The lesson is simple but powerful: We are at our best when the state decides to let others ‘ especially the private sector ‘ do things. If we want improved delivery of public goods and services, we must get the state out of providing them. Thus, to make UPE and USE work, if we want improved healthcare delivery, if we want better roads, we should privatise the provision of these goods and services. All public schools and hospitals ‘ wakinaMulago Hospital and Makerere University ‘ yote must go.

This proposal is radical but reasonable. Uganda needs to separate the provision of these services from their financing. Government can continue to finance UPE, USE, health and roads through the private sector. The aim of sustaining state financing is to make many of these services affordable for our citizens.

This is already happening in USE and with better results. For every sub country without a public secondary school, government gives the private school with Shs 60,000 per student per year. In the state owned school, the government gives Shs 47,000 per student per year. In government schools, the state builds the classrooms, pays teachers, buys text books, chalk and in some cases even provides housing for teachers. In private schools, all these costs are incurred by the private owner.

Now let us do the maths: the difference of Shs 13,000 in the cost ratio of public and private schools shows that the taxpayer gets better value for money when the state is financing education without providing it. If the state were not spending all this money itself, civil servants and politicians would have little to steal. The state can then build its competences at the level of monitoring and supervision.

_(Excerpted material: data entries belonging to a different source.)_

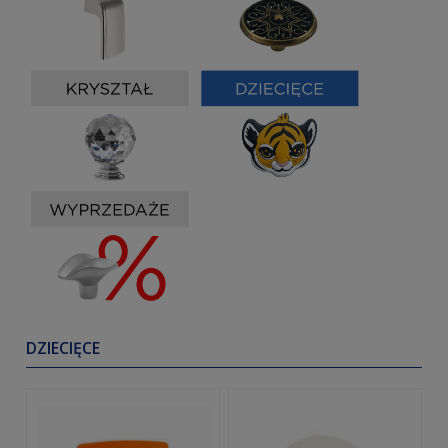
DZIECIĘCE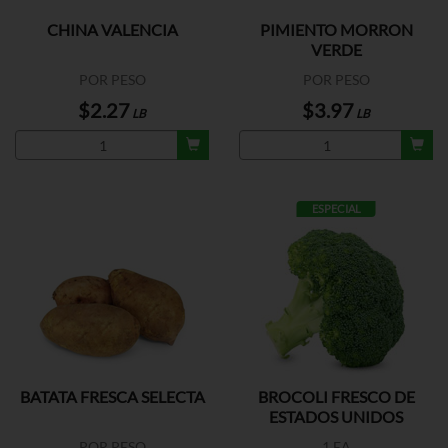
CHINA VALENCIA
PIMIENTO MORRON
VERDE
POR PESO
POR PESO
$2.27
$3.97
LB
LB
ESPECIAL
BATATA FRESCA SELECTA
BROCOLI FRESCO DE
ESTADOS UNIDOS
POR PESO
1 EA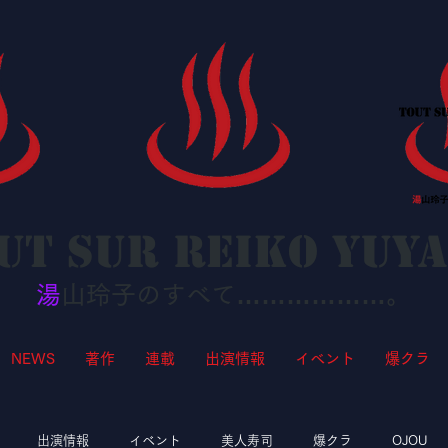
ut sur Reiko YUY
湯
山玲子のすべて………………。
NEWS
著作
連載
出演情報
イベント
爆クラ
出演情報
イベント
美人寿司
爆クラ
OJOU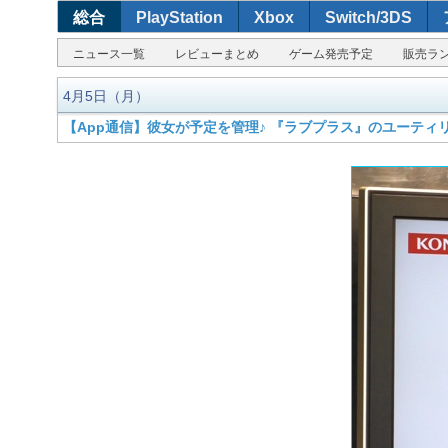
総合
PlayStation
Xbox
Switch/3DS
ニュース一覧
レビューまとめ
ゲーム発売予定
販売ラ
4月5日（月）
【App通信】彼女が予定を管理♪ 『ラブプラス』のユーティ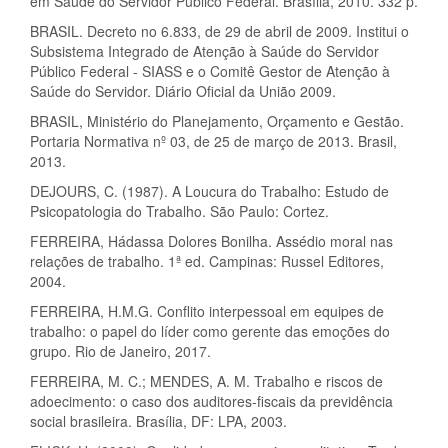
em Saúde do Servidor Público Federal. Brasília, 2010. 332 p.
BRASIL. Decreto no 6.833, de 29 de abril de 2009. Institui o
Subsistema Integrado de Atenção à Saúde do Servidor
Público Federal - SIASS e o Comitê Gestor de Atenção à
Saúde do Servidor. Diário Oficial da União 2009.
BRASIL, Ministério do Planejamento, Orçamento e Gestão.
Portaria Normativa nº 03, de 25 de março de 2013. Brasil,
2013.
DEJOURS, C. (1987). A Loucura do Trabalho: Estudo de
Psicopatologia do Trabalho. São Paulo: Cortez.
FERREIRA, Hádassa Dolores Bonilha. Assédio moral nas
relações de trabalho. 1ª ed. Campinas: Russel Editores,
2004.
FERREIRA, H.M.G. Conflito interpessoal em equipes de
trabalho: o papel do líder como gerente das emoções do
grupo. Rio de Janeiro, 2017.
FERREIRA, M. C.; MENDES, A. M. Trabalho e riscos de
adoecimento: o caso dos auditores-fiscais da previdência
social brasileira. Brasília, DF: LPA, 2003.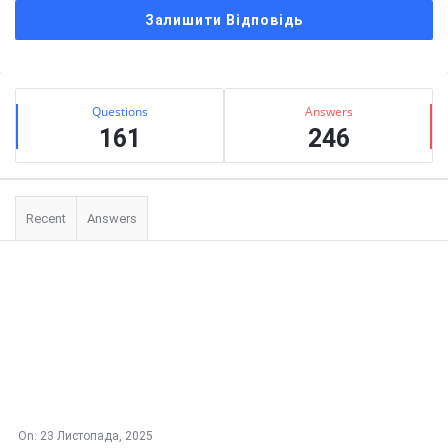
Залишити Відповідь
Сидіння
Stats
Questions
Answers
161
246
Recent
Answers
On:
23 Листопада, 2025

The first step is to reverse Milton Obote’s policy of the 1960s that shifted our prominent schools ‘ Budo, Kisubi, Gayaza, Mwiri, Kibuli, Nabingo, Mary Hill, Namagunga, etc from their owners ‘ the Catholic and Protestant churches and Mosques to government. All these schools should be returned to their former owners. Government can insist that there should be no religious discrimination in admission.

Even for major roads, the state can contract them out to private developers who can charge road tolls. The government can subsidise such costs only by contributing money to the construction of the road. In proposing such a radical shift, I am aware of many policy compromises that would need to be made. For example, the private sector may be absent in village A to provide a primary or secondary school or hospital. Here government can stay in provision of such a service.

Private investors would be happy to take over Mulago and Makerere. The Shs 40 billion per year to Mulago can go to a private investor on clear agreement of what to deliver. Makerere University can be sold to a private trust in which Harvard or Yale can have a stake. Uganda has a corrupt state. The solution: Get hyenas out of the meat market.